*What the task asks:*
Leaving out every picture, output the records below exactly as they are.

*Record excerpts:*
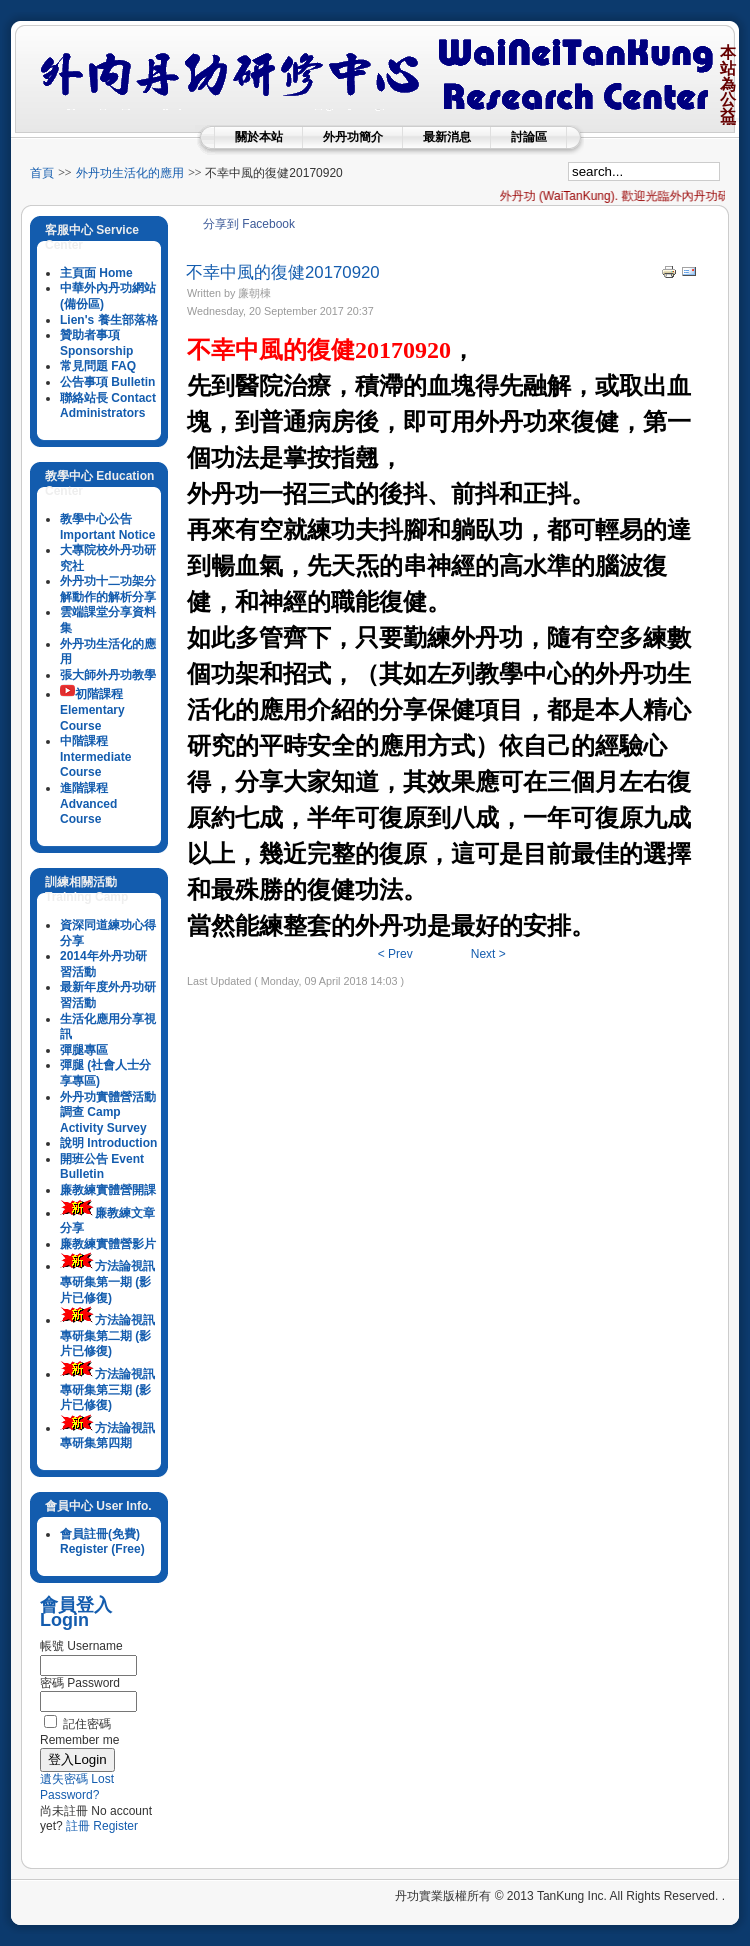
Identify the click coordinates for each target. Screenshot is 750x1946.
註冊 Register (102, 1826)
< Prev (395, 954)
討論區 (529, 137)
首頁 (42, 173)
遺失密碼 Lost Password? (77, 1787)
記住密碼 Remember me (79, 1732)
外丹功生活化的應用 (130, 173)
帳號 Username (81, 1646)
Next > (488, 954)
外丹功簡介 (353, 137)
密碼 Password (80, 1683)
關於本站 (259, 137)
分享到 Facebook (249, 224)
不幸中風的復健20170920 (283, 272)
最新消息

*Response area:*
Identify the click coordinates for each target. Screenshot is 750x1946.
註冊 Register (102, 1826)
< Prev (395, 954)
討論區 (529, 137)
首頁 (42, 173)
遺失密碼 Lost Password? (77, 1787)
記住密碼 Remember me (79, 1732)
外丹功生活化的應用 (130, 173)
帳號 Username (81, 1646)
Next > (488, 954)
外丹功簡介 (353, 137)
密碼 Password (80, 1683)
關於本站 (259, 137)
分享到 Facebook (249, 224)
不幸中風的復健20170920 (283, 272)
最新消息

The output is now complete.